Sans nous en rendre compte, nous sommes devenus complètement dépendants des technologies que nous utilisons pour vivre et travailler. Qui d’entre nous saurait encore comment remplacer son GPS par une carte routière ? Cette dépendance nous rend vulnérables, car nous ne pouvons pas vivre sans, mais ces outils n’ont pas été créés avec pour priorité la fiabilité et la sécurité, mais plutôt avec les fonctionnalités et le prix.
Que pouvons-nous faire ?
Le marché ne peut pas réparer tout seul ce problème, car ni l’acheteur ni le vendeur ne s‘en soucie. Pensez à toutes les caméras de vidéosurveillance et enregistreurs vidéo utilisées dans l’attaque décrite au-dessus. Les propriétaires de ces appareils n’en ont pas souffert. Leurs appareils étaient bon marché, ils fonctionnent toujours, et les utilisateurs n’ont aucun rapport avec les victimes. Les vendeurs de ces appareils ne s’en soucient pas non plus : ils vendent actuellement des modèles plus récents et de meilleure qualité, et les acheteurs originaux se souciaient seulement des prix et des caractéristiques. Le marché ne peut donc pas s’autoréguler par rapport à la sécurité des tiers, car c’est un effet sur la décision d’achat qui affecte uniquement des tiers.

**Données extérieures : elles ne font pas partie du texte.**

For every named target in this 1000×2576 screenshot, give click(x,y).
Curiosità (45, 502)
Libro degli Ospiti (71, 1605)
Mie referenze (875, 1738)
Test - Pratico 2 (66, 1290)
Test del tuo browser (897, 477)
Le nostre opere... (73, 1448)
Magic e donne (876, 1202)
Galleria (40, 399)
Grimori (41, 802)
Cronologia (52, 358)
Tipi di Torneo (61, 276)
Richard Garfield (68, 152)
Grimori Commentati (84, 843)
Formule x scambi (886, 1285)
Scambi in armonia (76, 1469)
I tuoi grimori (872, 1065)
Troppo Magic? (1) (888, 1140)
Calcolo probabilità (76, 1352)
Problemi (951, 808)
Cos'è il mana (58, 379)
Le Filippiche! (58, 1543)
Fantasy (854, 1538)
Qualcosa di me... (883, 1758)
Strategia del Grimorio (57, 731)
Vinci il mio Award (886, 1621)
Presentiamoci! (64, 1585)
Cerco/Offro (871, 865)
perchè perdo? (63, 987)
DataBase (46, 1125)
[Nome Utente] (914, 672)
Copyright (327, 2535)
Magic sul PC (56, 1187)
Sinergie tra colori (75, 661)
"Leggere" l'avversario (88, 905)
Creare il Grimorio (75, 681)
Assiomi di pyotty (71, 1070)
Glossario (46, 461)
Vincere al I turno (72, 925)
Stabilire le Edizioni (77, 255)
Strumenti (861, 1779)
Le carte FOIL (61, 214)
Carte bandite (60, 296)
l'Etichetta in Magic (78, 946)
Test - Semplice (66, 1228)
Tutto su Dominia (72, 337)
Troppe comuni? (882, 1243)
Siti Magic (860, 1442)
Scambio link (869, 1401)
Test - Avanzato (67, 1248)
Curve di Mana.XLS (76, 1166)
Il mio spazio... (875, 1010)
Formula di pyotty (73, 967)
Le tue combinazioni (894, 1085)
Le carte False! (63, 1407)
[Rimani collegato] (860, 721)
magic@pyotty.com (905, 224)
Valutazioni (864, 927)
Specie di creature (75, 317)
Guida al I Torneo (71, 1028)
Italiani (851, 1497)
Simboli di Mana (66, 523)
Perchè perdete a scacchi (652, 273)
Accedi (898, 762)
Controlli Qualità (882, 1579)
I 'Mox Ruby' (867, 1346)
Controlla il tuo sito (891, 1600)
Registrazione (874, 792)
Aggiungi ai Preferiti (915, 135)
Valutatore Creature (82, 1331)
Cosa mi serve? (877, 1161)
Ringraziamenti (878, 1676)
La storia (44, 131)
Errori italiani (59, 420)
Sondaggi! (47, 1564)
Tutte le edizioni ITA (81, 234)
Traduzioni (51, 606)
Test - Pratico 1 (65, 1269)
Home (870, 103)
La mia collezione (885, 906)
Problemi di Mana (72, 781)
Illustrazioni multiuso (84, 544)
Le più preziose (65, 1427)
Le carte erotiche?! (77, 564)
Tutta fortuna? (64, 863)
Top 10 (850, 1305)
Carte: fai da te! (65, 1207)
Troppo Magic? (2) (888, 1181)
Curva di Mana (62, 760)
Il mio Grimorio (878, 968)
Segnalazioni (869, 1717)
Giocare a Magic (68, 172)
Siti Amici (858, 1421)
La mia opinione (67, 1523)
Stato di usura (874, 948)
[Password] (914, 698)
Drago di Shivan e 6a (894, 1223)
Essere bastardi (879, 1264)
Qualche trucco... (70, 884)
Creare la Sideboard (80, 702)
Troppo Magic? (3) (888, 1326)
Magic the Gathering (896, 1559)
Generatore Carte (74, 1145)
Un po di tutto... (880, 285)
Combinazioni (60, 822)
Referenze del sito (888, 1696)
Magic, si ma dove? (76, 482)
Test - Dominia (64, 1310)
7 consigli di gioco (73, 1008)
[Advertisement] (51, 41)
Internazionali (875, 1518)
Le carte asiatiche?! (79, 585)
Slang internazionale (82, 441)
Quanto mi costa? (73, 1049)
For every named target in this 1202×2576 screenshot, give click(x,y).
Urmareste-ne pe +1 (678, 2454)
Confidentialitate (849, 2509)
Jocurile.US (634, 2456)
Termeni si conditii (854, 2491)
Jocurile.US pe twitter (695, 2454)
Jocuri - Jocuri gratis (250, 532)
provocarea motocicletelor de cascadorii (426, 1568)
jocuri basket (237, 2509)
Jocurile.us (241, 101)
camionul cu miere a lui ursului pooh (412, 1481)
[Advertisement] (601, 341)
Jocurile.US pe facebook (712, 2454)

La solution contre ce problème serait probablement la mise en place de régulations, de normes, de labels de qualité et de certifications.
Comme pour l’industrie médicale ou automobile, il est de nos jours impossible de mettre sur le marché des produits qui n’ont pas été scrupuleusement vérifiés et les amendes sont lourdes en cas d’abus. Comme pour les denrées alimentaires, il y a des labels tels que Bio, qui coûtent certes plus cher, mais garantissent une certaine procédure dans la production.
Certes avec un internet libre on souhaiterait donner un minimum de contrôle aux gouvernements. Cependant, ils vont éventuellement l’avoir, que ce soit suite à une attaque de large ampleur, où ils risquent très probablement de surréagir à l’incident en imposant des règles irrationnelles et dangereuses ; ou suite à une demande globale d’une régulation venant des individus et de l’industrie. Et je préconise que ce soit cette dernière.